WHAT IS EXPECTED ::
From the line containing "highest ROI" to the line containing "Trezi, A Metaverse Platform For" in the entries below, reproduce every line exactly, ends included. Nothing else belongs in the copy, and no pictures.

SUPPLIED DATA ::
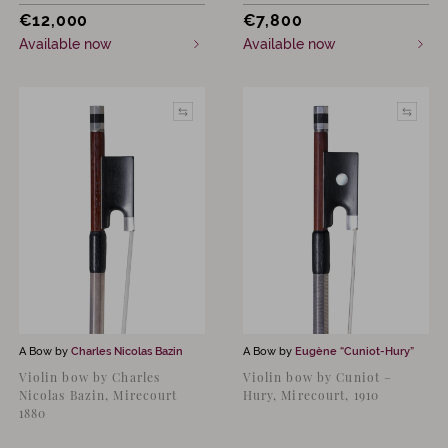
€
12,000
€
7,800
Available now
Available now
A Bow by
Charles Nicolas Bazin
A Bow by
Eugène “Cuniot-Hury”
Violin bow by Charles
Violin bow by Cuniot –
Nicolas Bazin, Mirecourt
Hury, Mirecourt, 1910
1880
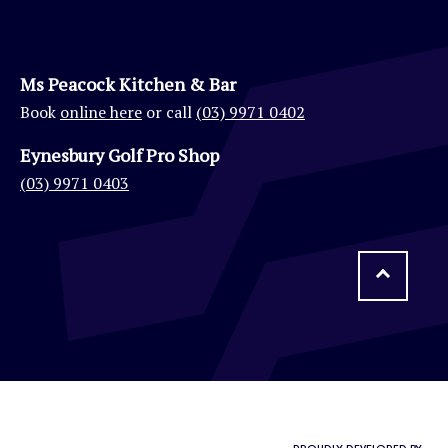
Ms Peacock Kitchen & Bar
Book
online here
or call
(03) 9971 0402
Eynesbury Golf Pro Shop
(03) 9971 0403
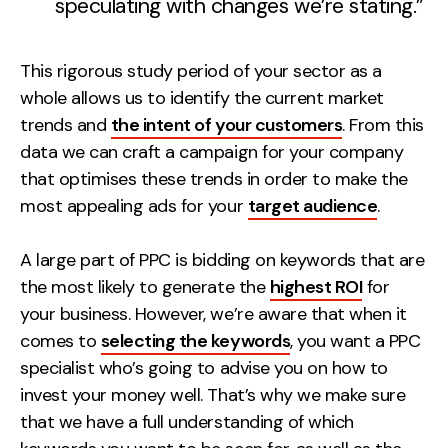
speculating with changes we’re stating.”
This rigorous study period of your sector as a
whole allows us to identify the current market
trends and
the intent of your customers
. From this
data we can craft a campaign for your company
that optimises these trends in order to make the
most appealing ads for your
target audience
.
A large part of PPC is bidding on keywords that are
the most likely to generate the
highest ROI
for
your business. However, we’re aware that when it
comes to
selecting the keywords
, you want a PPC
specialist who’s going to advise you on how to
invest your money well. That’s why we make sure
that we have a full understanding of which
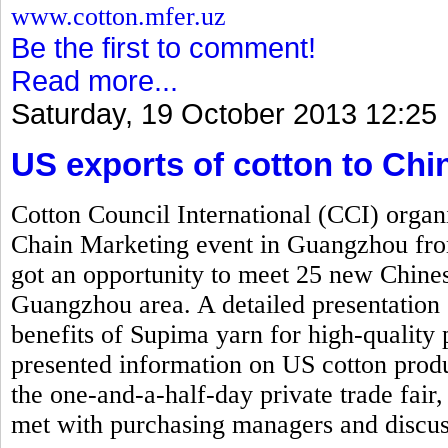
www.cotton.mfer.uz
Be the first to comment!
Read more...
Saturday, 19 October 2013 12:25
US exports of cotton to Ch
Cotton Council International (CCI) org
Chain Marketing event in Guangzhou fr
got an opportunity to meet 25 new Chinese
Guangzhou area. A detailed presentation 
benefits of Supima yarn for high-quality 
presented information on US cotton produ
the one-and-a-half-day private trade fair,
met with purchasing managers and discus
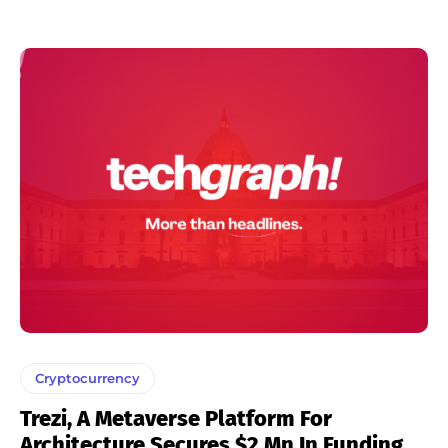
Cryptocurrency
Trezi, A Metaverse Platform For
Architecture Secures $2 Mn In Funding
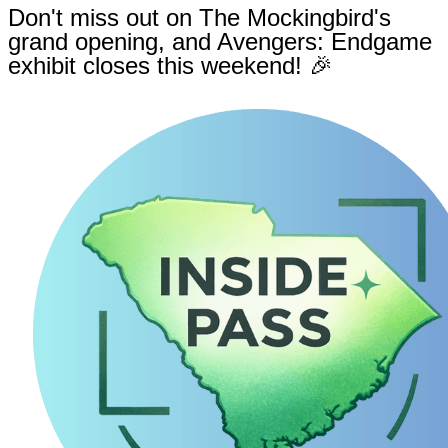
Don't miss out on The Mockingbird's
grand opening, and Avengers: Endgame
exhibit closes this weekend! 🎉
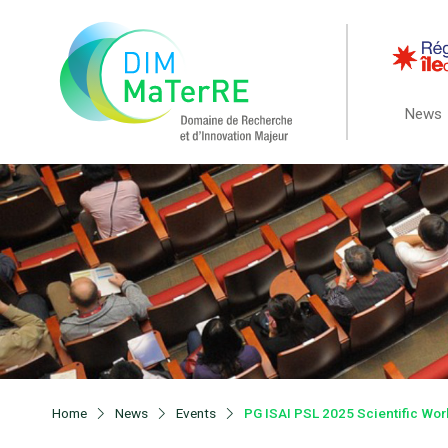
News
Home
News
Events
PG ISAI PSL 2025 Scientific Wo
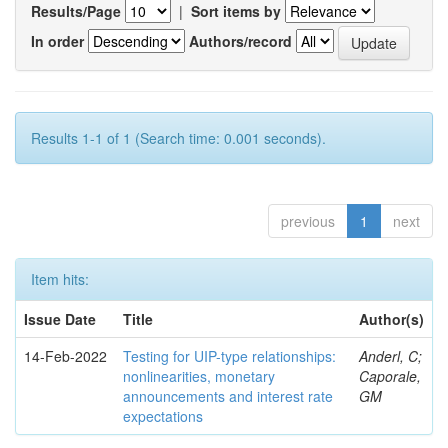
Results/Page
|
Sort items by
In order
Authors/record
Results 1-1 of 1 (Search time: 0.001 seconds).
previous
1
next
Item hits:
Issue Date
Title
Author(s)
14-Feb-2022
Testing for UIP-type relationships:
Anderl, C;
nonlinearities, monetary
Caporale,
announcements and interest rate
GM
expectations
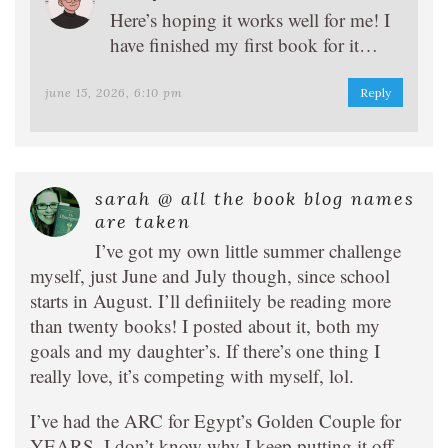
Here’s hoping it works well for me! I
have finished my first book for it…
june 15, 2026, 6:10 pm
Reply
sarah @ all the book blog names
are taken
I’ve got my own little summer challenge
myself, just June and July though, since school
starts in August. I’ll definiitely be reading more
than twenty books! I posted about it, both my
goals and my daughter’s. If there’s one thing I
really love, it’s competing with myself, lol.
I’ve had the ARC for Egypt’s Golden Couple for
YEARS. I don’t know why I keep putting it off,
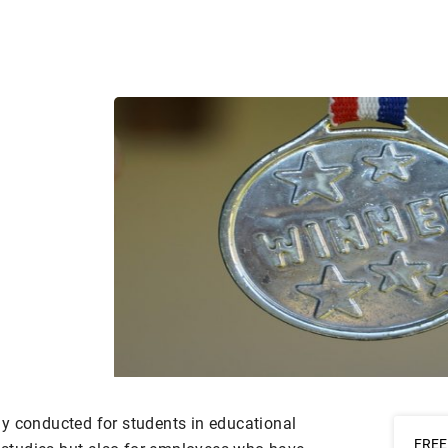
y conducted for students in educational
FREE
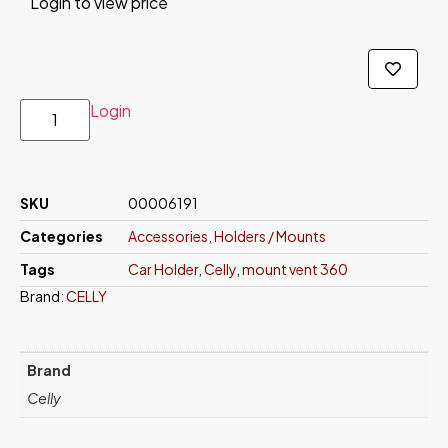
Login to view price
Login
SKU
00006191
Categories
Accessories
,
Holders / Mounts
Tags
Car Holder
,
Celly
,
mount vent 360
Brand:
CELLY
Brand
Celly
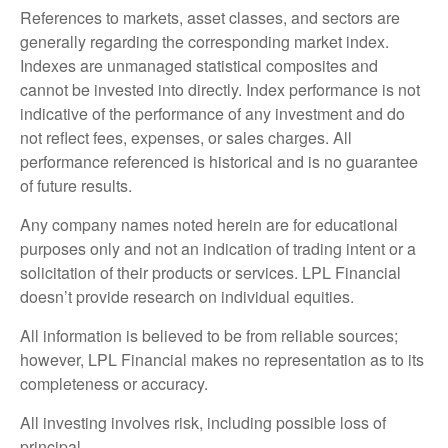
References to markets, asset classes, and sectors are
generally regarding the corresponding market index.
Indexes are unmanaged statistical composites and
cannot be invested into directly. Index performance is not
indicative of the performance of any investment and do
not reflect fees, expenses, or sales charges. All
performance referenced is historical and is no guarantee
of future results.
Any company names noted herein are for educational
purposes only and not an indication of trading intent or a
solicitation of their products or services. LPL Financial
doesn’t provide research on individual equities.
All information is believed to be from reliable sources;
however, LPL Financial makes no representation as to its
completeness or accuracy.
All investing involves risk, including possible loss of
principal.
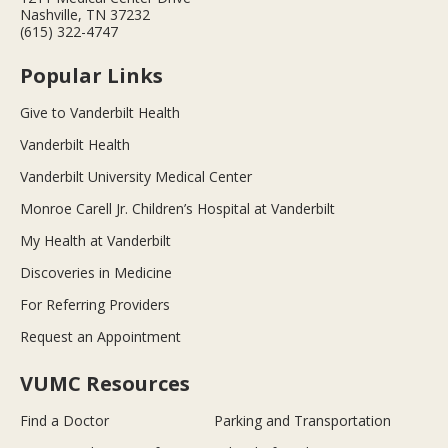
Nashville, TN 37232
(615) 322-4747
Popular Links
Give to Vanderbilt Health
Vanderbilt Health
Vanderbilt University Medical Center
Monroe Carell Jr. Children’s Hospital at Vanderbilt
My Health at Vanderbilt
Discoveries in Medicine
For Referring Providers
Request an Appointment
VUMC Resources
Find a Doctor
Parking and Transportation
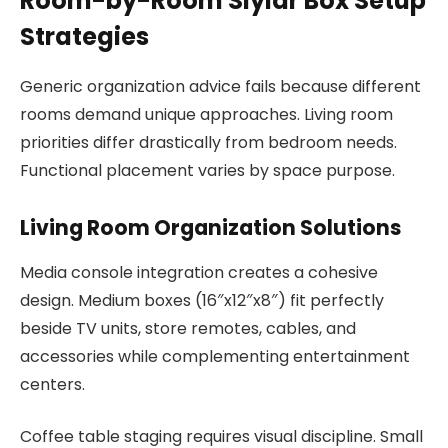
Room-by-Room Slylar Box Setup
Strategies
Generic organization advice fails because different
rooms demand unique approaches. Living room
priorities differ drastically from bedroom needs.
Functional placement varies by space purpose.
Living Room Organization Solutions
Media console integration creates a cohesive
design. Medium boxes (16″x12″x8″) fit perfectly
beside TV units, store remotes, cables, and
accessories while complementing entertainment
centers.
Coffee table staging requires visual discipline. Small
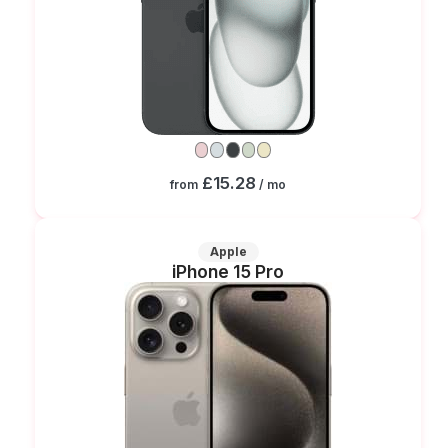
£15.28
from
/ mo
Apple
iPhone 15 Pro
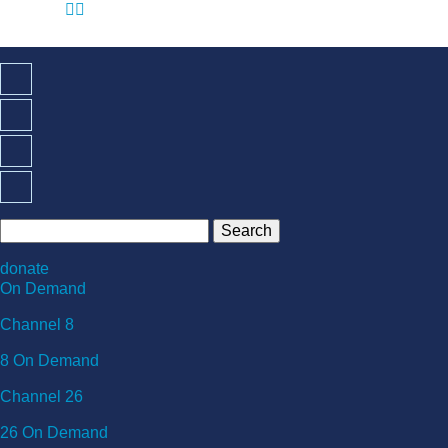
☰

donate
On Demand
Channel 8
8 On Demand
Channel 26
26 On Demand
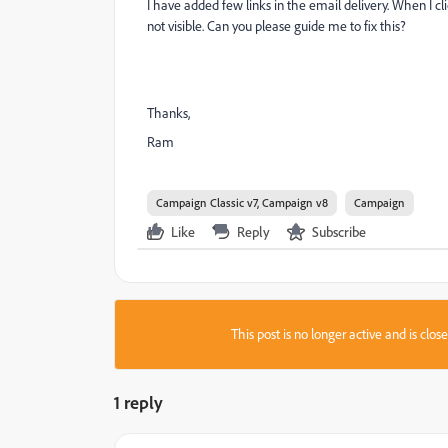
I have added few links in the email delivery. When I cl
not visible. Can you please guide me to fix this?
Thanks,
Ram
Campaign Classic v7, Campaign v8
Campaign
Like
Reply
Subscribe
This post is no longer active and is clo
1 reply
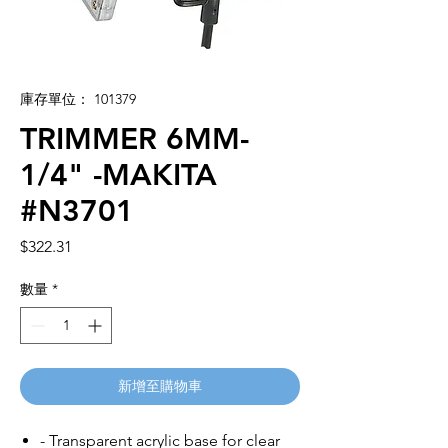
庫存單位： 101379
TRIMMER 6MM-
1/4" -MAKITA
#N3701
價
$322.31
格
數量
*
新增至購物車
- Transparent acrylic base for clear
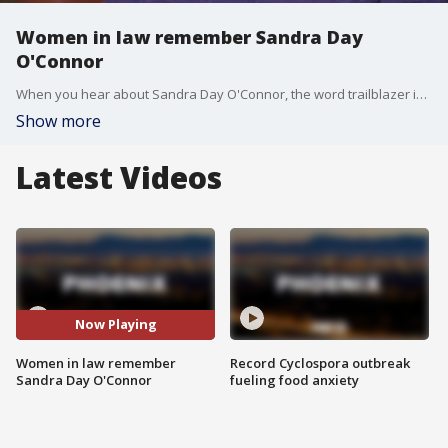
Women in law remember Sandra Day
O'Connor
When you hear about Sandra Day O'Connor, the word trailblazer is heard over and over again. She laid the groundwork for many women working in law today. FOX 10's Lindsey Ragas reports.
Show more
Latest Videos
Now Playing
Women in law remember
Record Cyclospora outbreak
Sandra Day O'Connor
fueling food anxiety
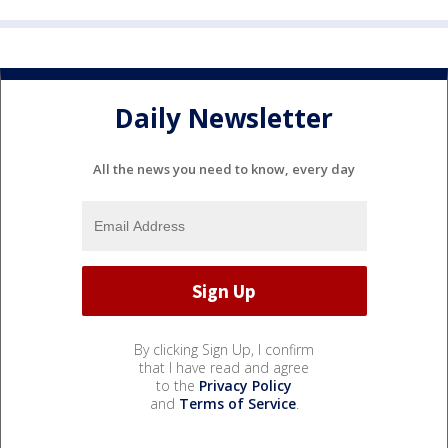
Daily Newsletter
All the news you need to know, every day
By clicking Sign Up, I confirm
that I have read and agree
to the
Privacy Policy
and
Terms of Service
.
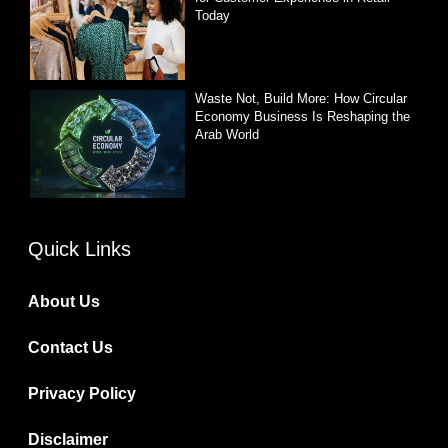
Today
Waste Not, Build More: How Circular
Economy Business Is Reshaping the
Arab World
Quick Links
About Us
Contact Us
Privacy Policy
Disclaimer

ANSWER TO THE PROBLEM ::
highest ROI
for
your business. However, we’re aware that when it
comes to
selecting the keywords
, you want a PPC
specialist who’s going to advise you on how to
invest your money well. That’s why we make sure
that we have a full understanding of which
www.cotton.mfer.uz
Be the first to comment!
Read more...
Saturday, 19 October 2013 12:25
US exports of cotton to Ch
Cotton Council International (CCI) org
Chain Marketing event in Guangzhou fr
got an opportunity to meet 25 new Chinese
Guangzhou area. A detailed presentation 
benefits of Supima yarn for high-quality 
presented information on US cotton produ
the one-and-a-half-day private trade fair,
met with purchasing managers and discus
Cryptocurrency
Trezi, A Metaverse Platform For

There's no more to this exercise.